Soal Isu Aturan Cadar di ASN, Haedar Nashir: Cara Sosialisasi Pemerintah Tak Pas, Jadi Kontroversi
Ketua Umum PP Muhammadiyah, Hadar Nashir menilai cara pemerintah kurang pas dalam mengkomunikasikan pada masyarakat soal pelarangan cadar di ASN.
Penulis: Nidaul 'Urwatul Wutsqa
Editor: Ifa Nabila
TRIBUNNES.COM - Sempat muncul isu adanya aturan penggunaan cadar dan celanan cingkrang di kalangan Aparatur Sipil Negara (ASN).
Ketua Umum Pimpinan Pusat Muhammadiyah, Haedar Nashir menilai cara pemerintah kurang pas dalam mengkomunikasikan aturan itu pada masyarakat.
Namun Haedar Nashir berharap masyarakat, utamanya ASN bisa menaati jika memang aturan tersebut resmi berlaku.

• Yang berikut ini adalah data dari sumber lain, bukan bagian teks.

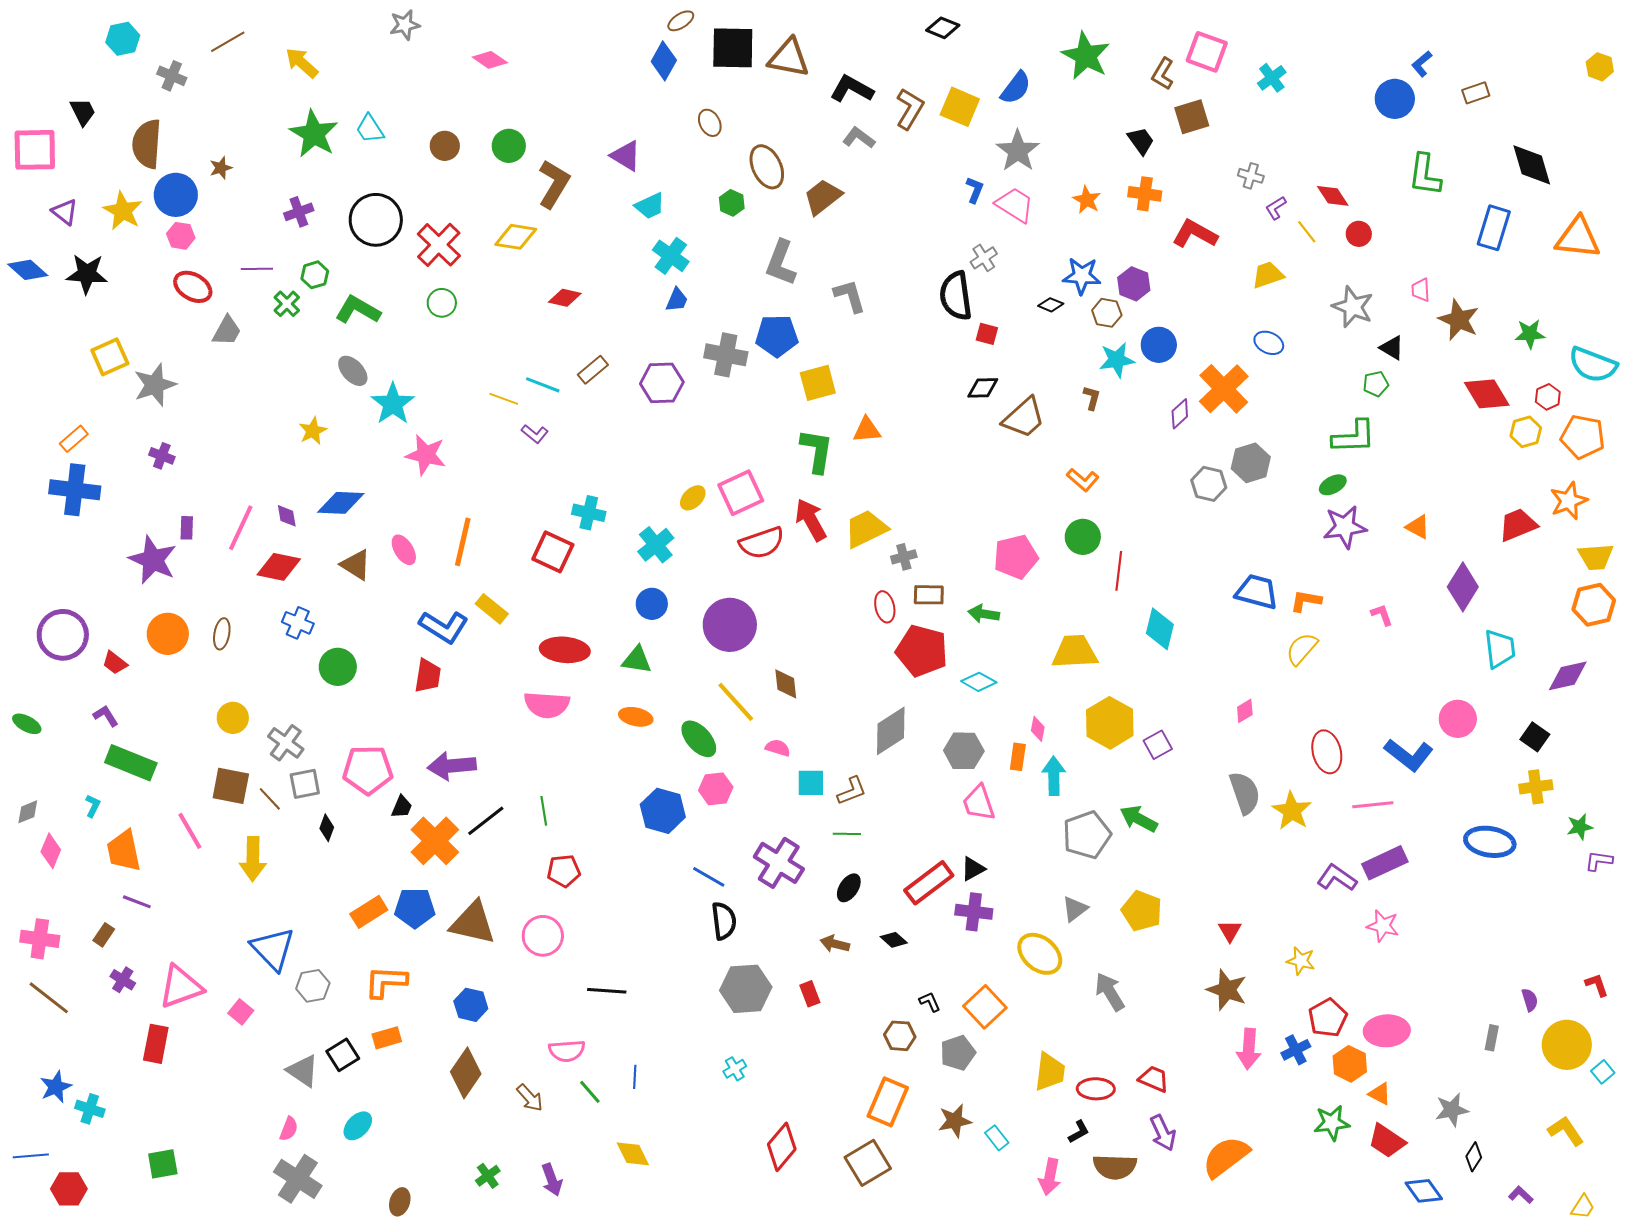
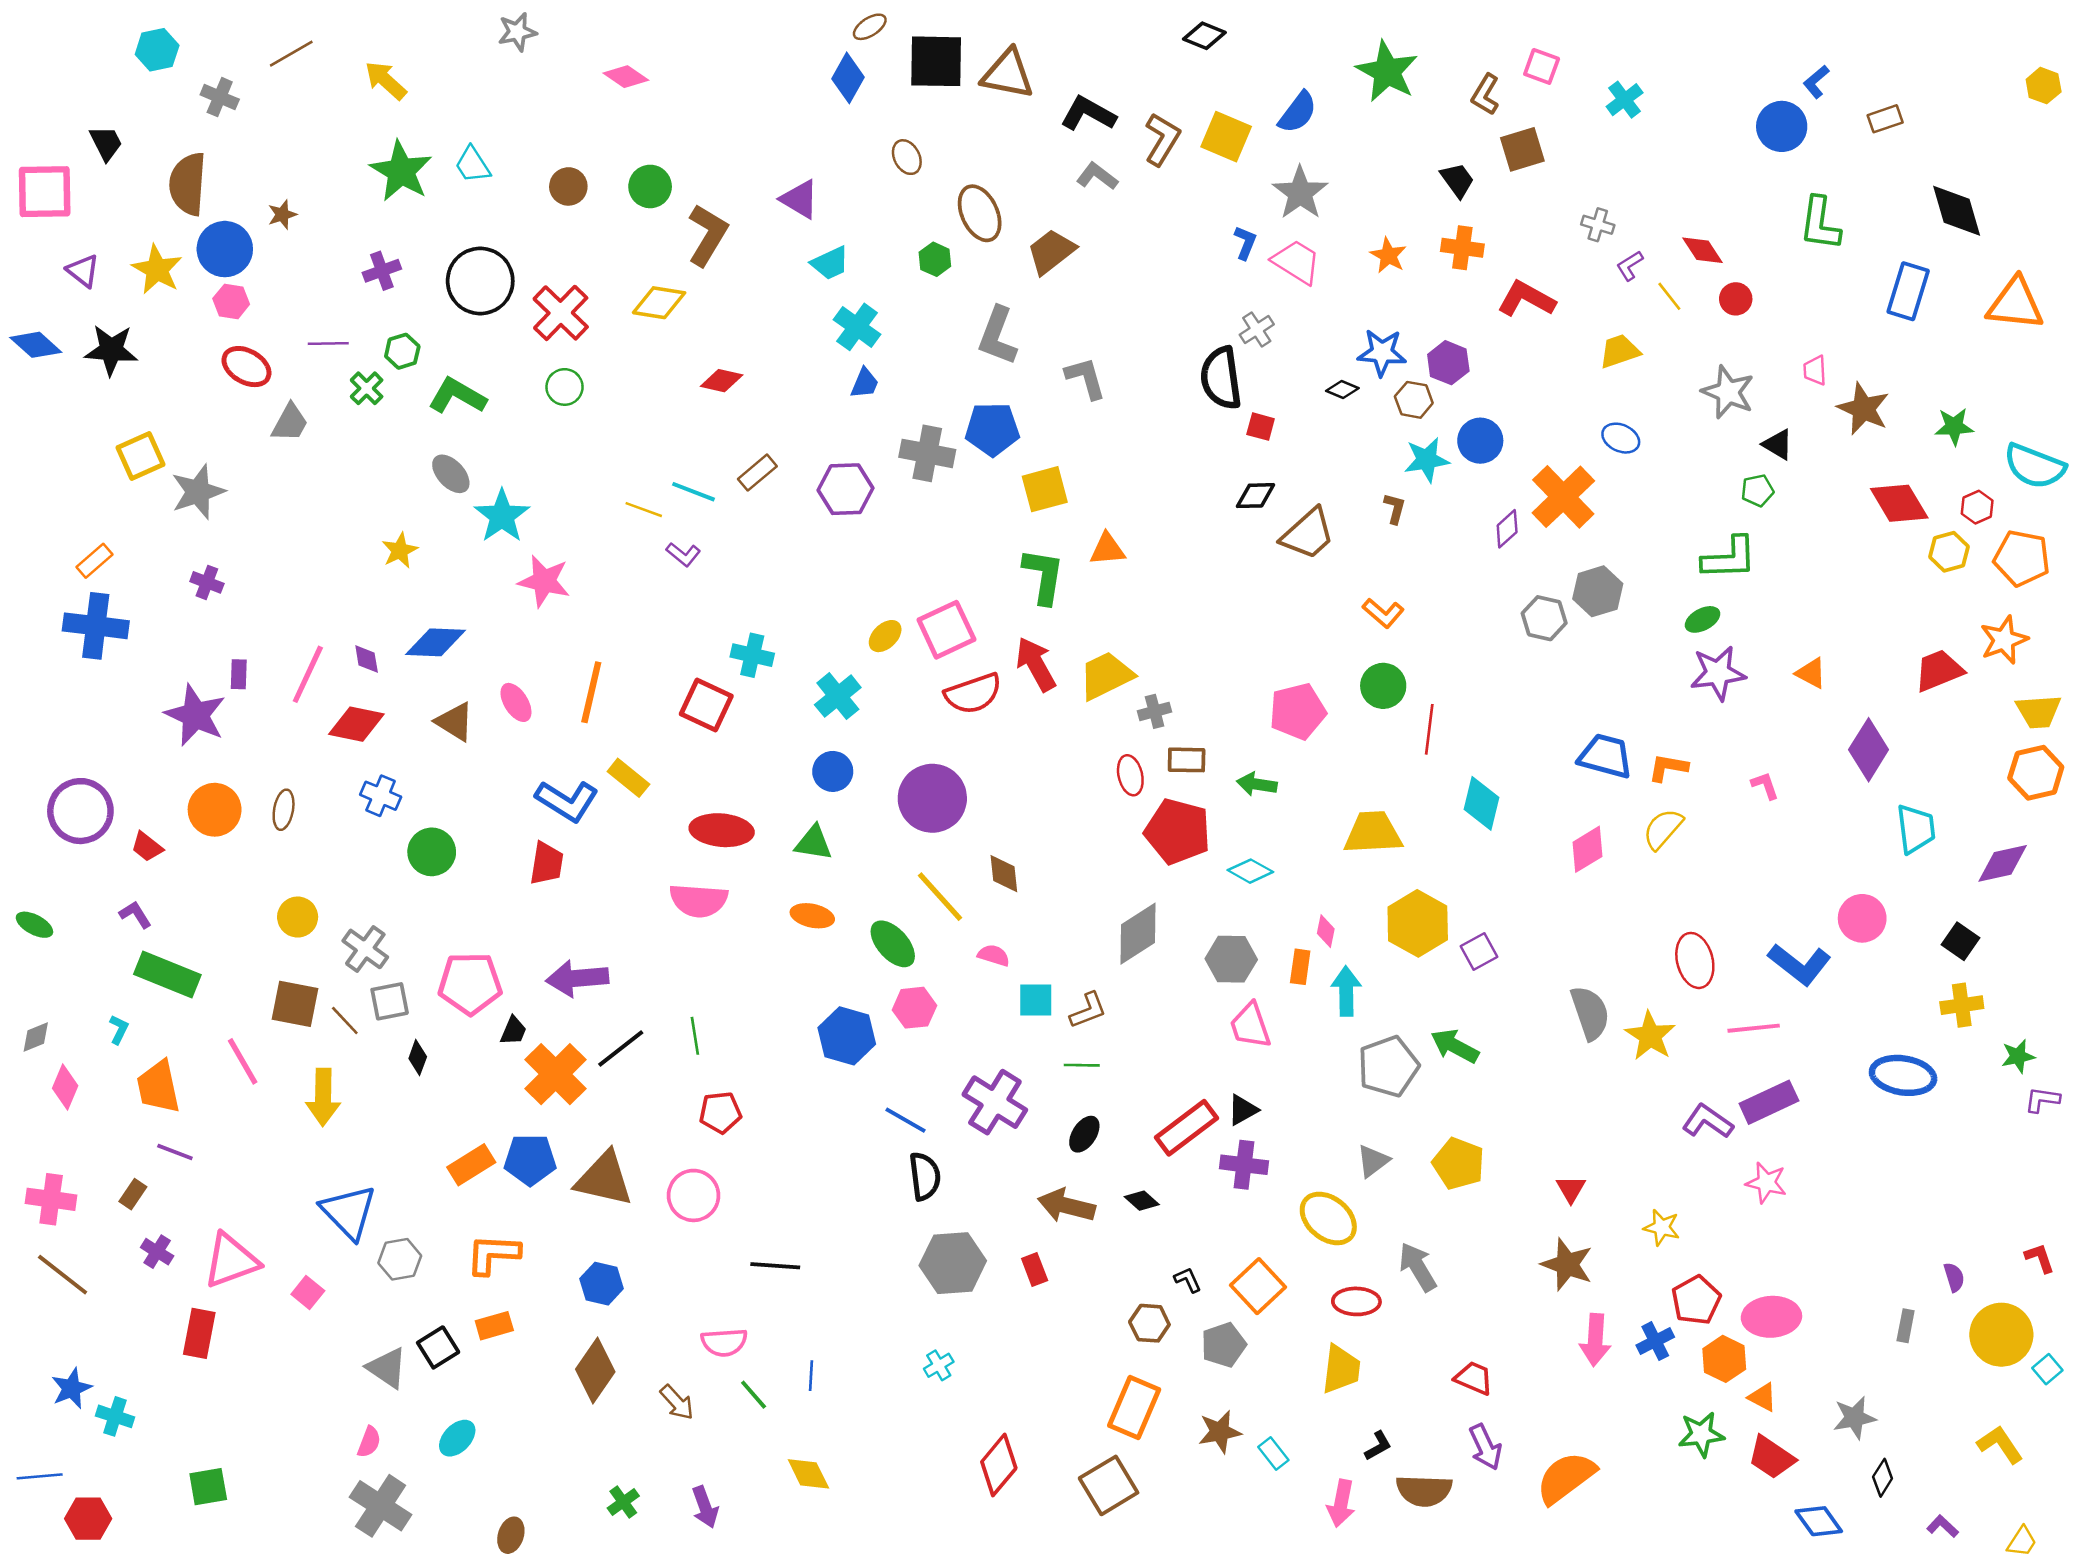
pink square: (1207, 52) -> (1542, 66), size x0.7
pink diamond: (1245, 711) -> (1588, 849), moved, size x1.5
brown arrow: (835, 944) -> (1066, 1206), size x1.5
red ellipse: (1096, 1089) -> (1356, 1301), moved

Haedar Nashir juga menyorot pemerintah cenderung agak berlebihan dalam menanggapi isu aturan itu sehingga menimbulkan kontroversi.
Di sisi lain, ia berpandangan masyarakat dalam merespons isu ini juga berlebihan.
"Sebaliknya yang merespons pun berlebihan juga. Sehingga, ekstrem ketemu ekstrem lalu ekstrem baru, tapi itu wajarlah dalam berbangsa," tutur Haedar Nashir dalam wawancara unggahan KompasTV, Minggu (17/11/2019).
Langkah-langkah yang keluar dari pemerintah tentang penggunaan cadar dan celana cingkrang menurut Muhammadiyah secara substansinya pemerintah ingin melakukan penertiban terhadap ketidakteraturan cara berpakaian.
Hal ini, Haedar mengatakan mesti ada standar objekif dan semua warga bangsa harus mengikuti aturan tersebut.
Namun, penerapannya memang harus betul-betul saksama.
"Misalkan kalau melarang yang bercadar maka juga jangan diberi ruang bagi mereka yang memakai pakaian tidak pantas, sehingga kemudian objektif. Lalu, seragam yang memberi ruang juga bagi kebebasan yang menjalankan agama," ungkap Haedar Nashir menjelaskan.
Menurut Muhammadiyah dan mayoritas dari pandangan umat Islam, muka dan telapak tangan bagi perempuan itu bukanlah sesuatu yang wajib ditutup.
Tetapi, bagi Haedar Nashir di sini ah terdapat masalah, karena bersifat keyakinan (lebih dari berpakaian atau kurang dari berpakaian) sesungguhnya tidak sesuai dengan ajaran Islam.
Dirinya mengatakan, kini semua agama mempunyai semangat untuk lebih kuat beragama, bukan hanya di Islam, tetapi hampir gejala universal.
Oleh karena itu, semangat beragama harus ditarik pada titik tengahan yang moderat.